A couple’s burgeoning romance is tested by the collapse of their government in Soukup’s historical novel.
In June 1970, Michal Sedmy leaves Prague for a bus tour of Yugoslavia. The bus tour is a ruse, part of a carefully constructed plan to defect to Canada where he will join his wife, Danna, and adopted daughter, Lenka. The 1968 Soviet invasion hobbled Michal’s and Danna’s lives and careers, and defecting to Canada is an opportunity for freedom. It will also provide a chance for them to live openly as a married couple. When they met, both were in disintegrating marriages. For years, Michal struggled to make his marriage to Zora work for the sake of their three children, and Danna’s relationship with her husband, Ivan, grew distant after the birth of Lenka. Michal and Danna met while working for the Research Institute of Mining. A collegial relationship turned romantic, and their marriages crumbled as Czechoslovakia fell apart. A fellowship in Canada provides an opportunity for Michal to lay the groundwork for a new life in Canada for himself, Danna, and Lenka, but it comes with risk of arrest in his home country. Told in four parts, each corresponding to a symphonic movement, Soukup weaves an intricate tale with a strong narrative framework.

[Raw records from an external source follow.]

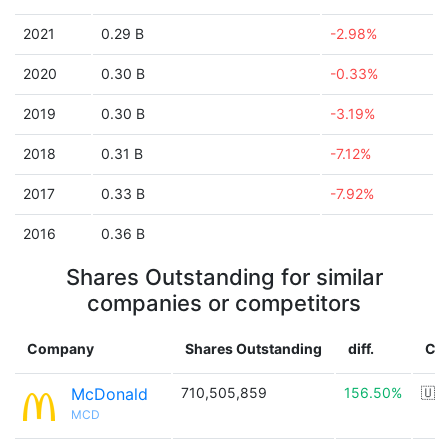
2021
0.29 B
-2.98%
2020
0.30 B
-0.33%
2019
0.30 B
-3.19%
2018
0.31 B
-7.12%
2017
0.33 B
-7.92%
2016
0.36 B
Shares Outstanding for similar
companies or competitors
Company
Shares Outstanding
diff.
Co
McDonald
710,505,859
156.50%
🇺
MCD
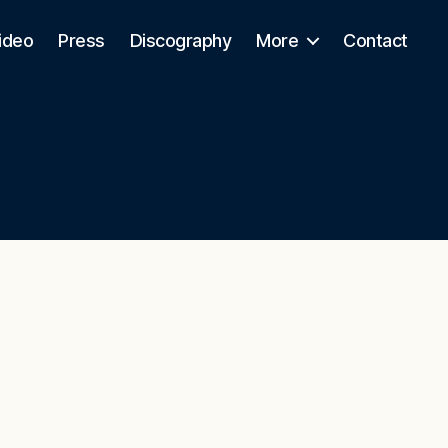
ideo
Press
Discography
More
Contact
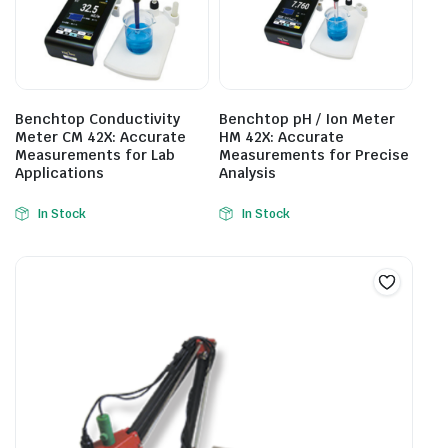
Benchtop Conductivity
Benchtop pH / Ion Meter
Meter CM 42X: Accurate
HM 42X: Accurate
Measurements for Lab
Measurements for Precise
Applications
Analysis
In Stock
In Stock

Michal’s relationship with Danna unfolds via flashbacks before the novel transitions to his dangerous journey to Canada. Along the way, Soukup introduces a well-developed cast of supporting characters. In addition, abundant detail on life in Czechoslovakia before and after the Soviet invasion provides a wealth of context for Michal and Danna’s decisions. The domestic drama is as intense as the political situation in Prague.
A compelling romance buttressed by engaging, likable protagonists and vivid historical detail.